By Barry Rascovar
Aug. 4, 2015 — Complaints and harsh words have poured in about my Aug. 3 column, for daring to raise the possibility that Gov. Larry Hogan’s health may have played a role in his turn toward nastiness.
Let’s be clear: The governor’s treatment for late Stage 3 non-Hodgkins lymphoma cannot be ignored.
Everyone wishes Hogan a speedy return to good health. Doctors I’ve spoken to have been optimistic about his recovery chances given today’s advancements in chemotherapy.
But the situation — and its ramifications for governing Maryland — cannot be swept under the rug.
Could the governor’s unseemly swipes at Democratic leaders be partly related to how he’s feeling during and after his intense medical treatments?
It is a possibility. You don’t have to agree, but it’s a thought worth considering — which is why it was raised ever so briefly (17 words) in my previous column.
Hogan’s spinmeisters used my column to reject the notion he has turned from Mr. Nice to Mr. Nasty. In a Facebook posting, Hogan asserted:
“In spite of 10 days of 24 hour chemo I haven’t become mean and nasty, I’m still the same nice guy I have always been, and we are still accomplishing great things for Maryland.”
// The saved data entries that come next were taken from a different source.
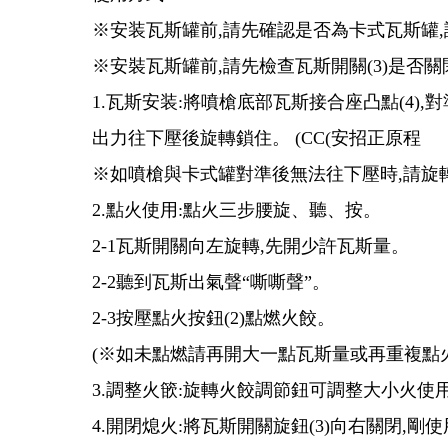
※安装瓦斯罐前,請先確認是否為卡式瓦斯罐
※安裝瓦斯罐前,請先檢查瓦斯開關(3)是否
1.瓦斯安装:將噴槍底部瓦斯接合座凸點(4),對
出力往下壓後旋轉鎖住。 (CC(安招正原程
※如噴槍與卡式罐對準後無法往下壓時,請旋
2.點火使用:點火三步腰旋、聽、按。
2-1瓦斯開關向左旋轉,先開少許瓦斯量。
2-2聽到瓦斯出氣聲“嘶嘶聲”。
2-3按壓點火按鈕(2)點燃火餃。
(※如未點燃請再開大一點瓦斯量或再重複點
3.調整火篏:旋轉火餃調節鈕可調整大小火使
4.開閉熄火:將瓦斯開關旋鈕(3)向右關閉,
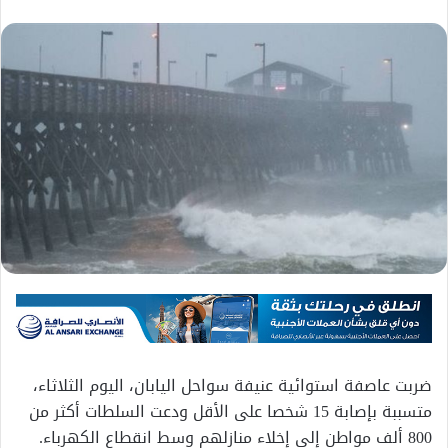
ضربت عاصفة استوائية عنيفة سواحل اليابان، اليوم الثلاثاء،
متسببة بإصابة 15 شخصا على الأقل ودعت السلطات أكثر من
800 ألف مواطن إلى إخلاء منازلهم وسط انقطاع الكهرباء.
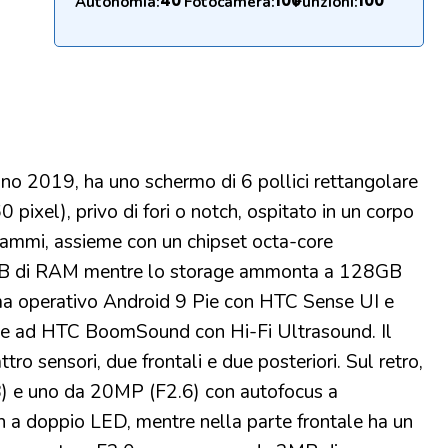
40
100
100
Autonomia:
Fotocamera:
Funzioni:
o 2019, ha uno schermo di 6 pollici rettangolare
ixel), privo di fori o notch, ospitato in un corpo
mmi, assieme con un chipset octa-core
B di RAM mentre lo storage ammonta a 128GB
ma operativo Android 9 Pie con HTC Sense UI e
razie ad HTC BoomSound con Hi-Fi Ultrasound. Il
o sensori, due frontali e due posteriori. Sul retro,
) e uno da 20MP (F2.6) con autofocus a
ash a doppio LED, mentre nella parte frontale ha un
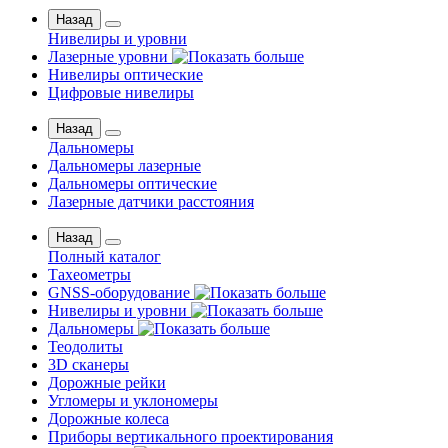
Назад
Нивелиры и уровни
Лазерные уровни
Нивелиры оптические
Цифровые нивелиры
Назад
Дальномеры
Дальномеры лазерные
Дальномеры оптические
Лазерные датчики расстояния
Назад
Полный каталог
Тахеометры
GNSS-оборудование
Нивелиры и уровни
Дальномеры
Теодолиты
3D сканеры
Дорожные рейки
Угломеры и уклономеры
Дорожные колеса
Приборы вертикального проектирования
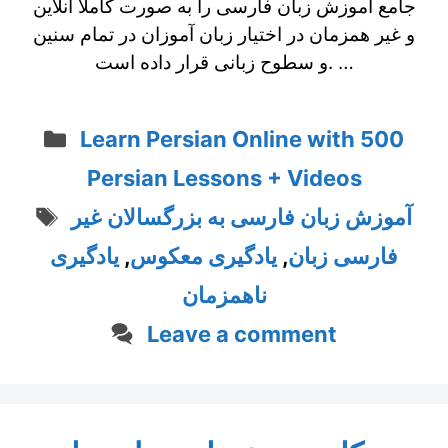
جامع آموزش زبان فارسی را به صورت کاملاً آنلاین
و غیر همزمان در اختیار زبان‌ آموزان در تمام سنین
و سطوح زبانی قرار داده است. …
Categories
Learn Persian Online with 500
Persian Lessons + Videos
Tags
آموزش زبان فارسی به بزرگسالان غیر
فارسی زبان
,
یادگیری معکوس
,
یادگیری
ناهمزمان
Leave a comment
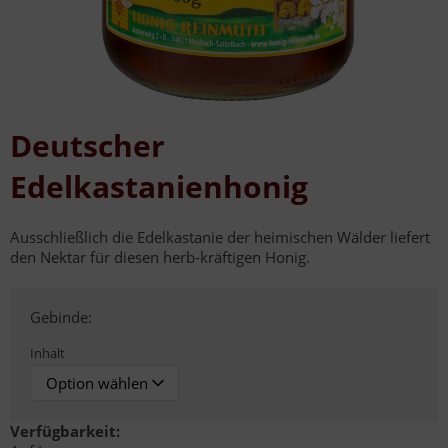
Deutscher
Edelkastanienhonig
Ausschließlich die Edelkastanie der heimischen Wälder liefert
den Nektar für diesen herb-kräftigen Honig.
Gebinde:
Inhalt
Verfügbarkeit:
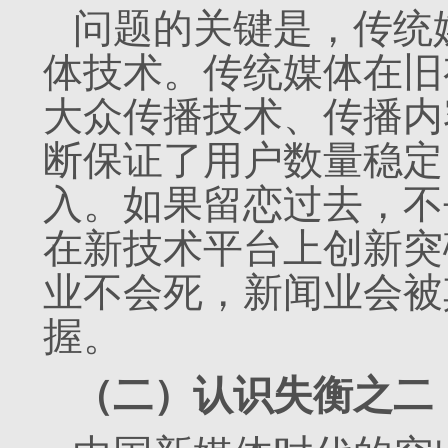
问题的关键是，传统
体技术。传统媒体在旧
大众传播技术、传播内
断保证了用户数量稳定
入。如果留恋过去，不
在新技术平台上创新突
业不会死，新闻业会被
握。
（二）认识失衡之二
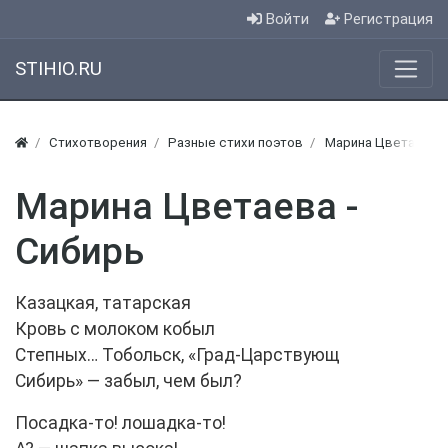
Войти
Регистрация
STIHIO.RU
Стихотворения
Разные стихи поэтов
Марина Цветаева -
Марина Цветаева -
Сибирь
Казацкая, татарская
Кровь с молоком кобыл
Степных… Тобольск, «Град-Царствующ
Сибирь» — забыл, чем был?
Посадка-то! лошадка-то!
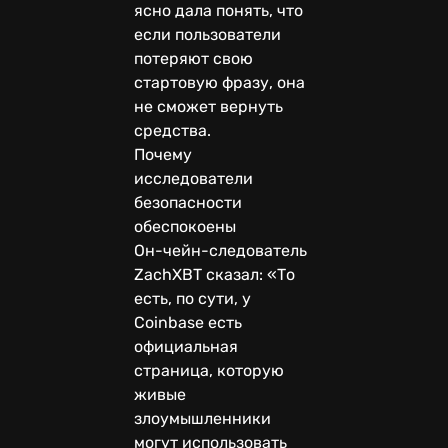
ясно дала понять, что
если пользователи
потеряют свою
стартовую фразу, она
не сможет вернуть
средства.
Почему
исследователи
безопасности
обеспокоены
Он-чейн-следователь
ZachXBT сказал: «То
есть, по сути, у
Coinbase есть
официальная
страница, которую
живые
злоумышленники
могут использовать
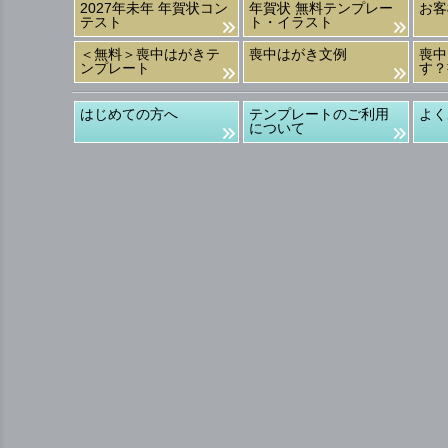
2027年未年 年賀状コン
年賀状 無料テンプレー
お客
テスト
ト・イラスト
＜無料＞喪中はがきテ
喪中はがき文例
喪中
ンプレート
す？
はじめての方へ
テンプレートのご利用
よく
について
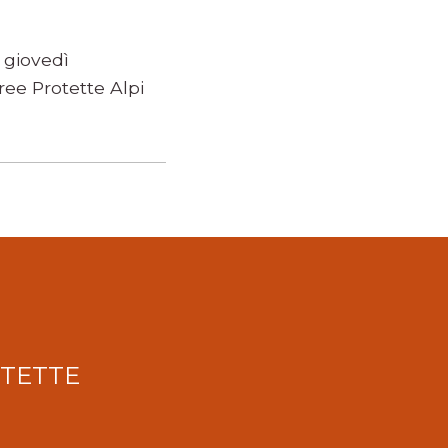
 giovedì
ee Protette Alpi
OTETTE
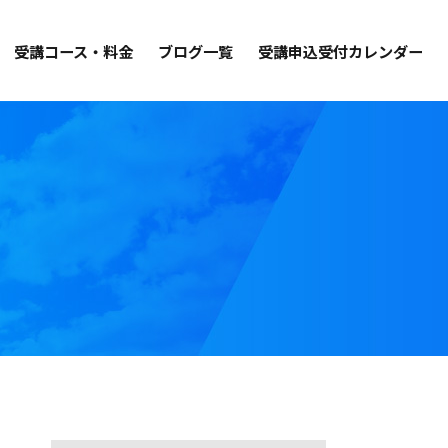
受講コース・料金
ブログ一覧
受講申込受付カレンダー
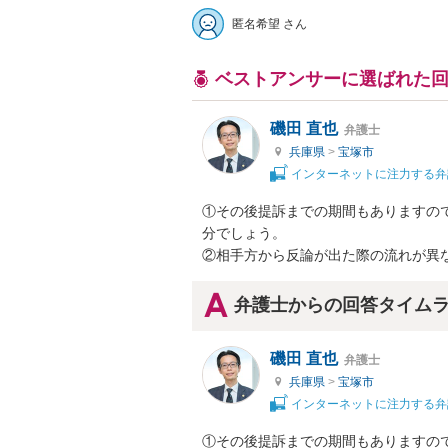
匿名希望 さん
ベストアンサーに選ばれた
磯田 直也
弁護士
兵庫県
>
宝塚市
インターネットに注力する弁
①その後提訴までの期間もありますの
分でしょう。

②相手方から反論が出た際の流れが異
弁護士からの回答タイム
磯田 直也
弁護士
兵庫県
>
宝塚市
インターネットに注力する弁
①その後提訴までの期間もありますの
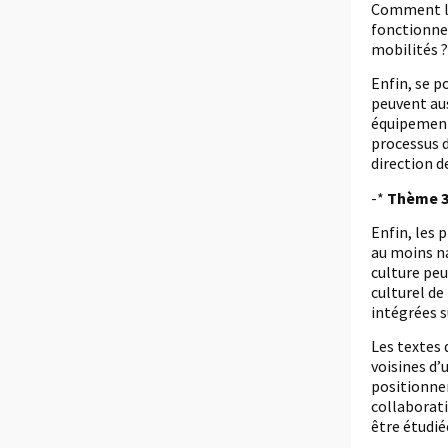
Comment les
fonctionnel
mobilités ?
Enfin, se p
peuvent aus
équipements
processus d
direction d
-*
Thème 3
Enfin, les 
au moins na
culture peu
culturel de
intégrées s
Les textes 
voisines d’
positionnem
collaborati
être étudié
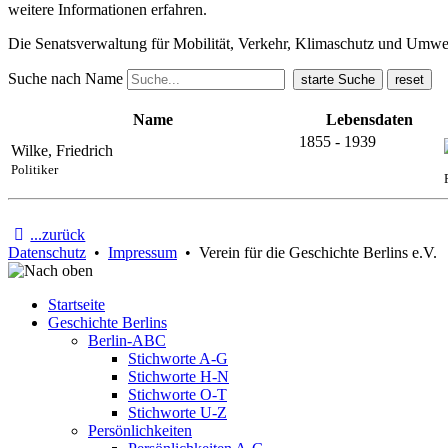
weitere Informationen erfahren.
Die Senatsverwaltung für Mobilität, Verkehr, Klimaschutz und Umw
Suche nach Name
Name
Lebensdaten
1855 - 1939
Wilke, Friedrich
Politiker
...zurück
Datenschutz
•
Impressum
• Verein für die Geschichte Berlins e.V.
Startseite
Geschichte Berlins
Berlin-ABC
Stichworte A-G
Stichworte H-N
Stichworte O-T
Stichworte U-Z
Persönlichkeiten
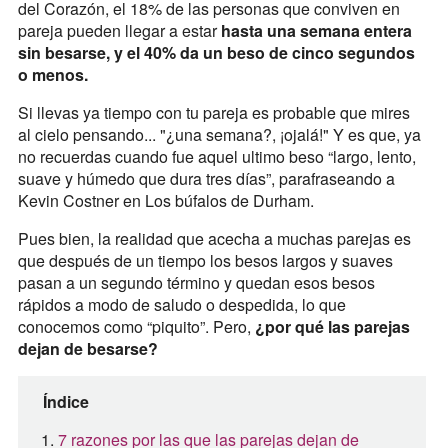
del Corazón, el 18% de las personas que conviven en
pareja pueden llegar a estar
hasta una semana entera
sin besarse, y el 40% da un beso de cinco segundos
o menos.
Si llevas ya tiempo con tu pareja es probable que mires
al cielo pensando... "¿una semana?, ¡ojalá!" Y es que, ya
no recuerdas cuando fue aquel ultimo beso “largo, lento,
suave y húmedo que dura tres días”, parafraseando a
Kevin Costner en Los búfalos de Durham.
Pues bien, la realidad que acecha a muchas parejas es
que después de un tiempo los besos largos y suaves
pasan a un segundo término y quedan esos besos
rápidos a modo de saludo o despedida, lo que
conocemos como “piquito”. Pero,
¿por qué las parejas
dejan de besarse?
Índice
7 razones por las que las parejas dejan de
He also defended his failure to notify Democratic legislators before announcing the closing of the Baltimore City Detention Center. Why? Because he didn’t want to tip off the gangs about what was about to happen.
Gangs and the City Jail
For the record, here’s what Mr. Nice Guy had to say in blaming the disgraceful gang problems of the city jail on former Gov. Martin O’Malley:
“When the first indictments came down the previous governor called the case ‘a positive achievement in the fight against gangs.’ It was just phony political spin on a prison culture created by an utter failure of leadership.”
The facts tell a slightly different story that Hogan conveniently ignored in his spiteful comments.
It was O’Malley’s corrections secretary, Gary Maynard, who uncovered the deplorable Black Guerilla gang control of the city jail and called in the FBI. Maynard wanted to act immediately to end the gang’s stranglehold on the detention center and prosecute the guards involved, but the FBI insisted on months and months of further investigation.
This long delay was a huge, inexcusable mistake, but that failure of leadership should not be blamed on O’Malley. Hogan needed to point an accusing figure at the FBI.
Attacking the Opposition
It was easier and more useful politically to demonize the opposition party leadership.
Thus, Hogan politicized the jail-closing announcement in terms that pilloried both O’Malley and the Democratic legislature.
Such “smack-down” rhetoric doesn’t further cooperative governance.
Two of the most level-headed Democratic lawmakers, Sen. Ed De Grange of Anne Arundel County and Sen. Guy Guzzone of Howard County, co-chaired a commission that studied the city jail situation and developed a long-term, bi-partisan solution.
Hogan not only disregarded their work, he bragged about the fact he had “never even looked at” this plan.
Is it any wonder the co-chairs accused Hogan of having “circumvented the Legislature” and of “making decisions behind closed doors”?
That last accusation has surfaced on other Hogan decisions, too. He doesn’t seem to believe in listening to a wide-range of divergent views before making up his mind. That approach is not always helpful.
Closing the Baltimore jail was absolutely the right decision. Hooray for Hogan.
He is correct it should have happened long ago — perhaps even under the governorship of the last Republican chief executive, Bob Ehrlich.
But there was no reason to turn the announcement into a political tongue-lashing.
It only exacerbates the growing gulf between the governor and Democratic lawmakers, the very people he needs if he hopes to make headway in achieving his large-scale goals for Maryland.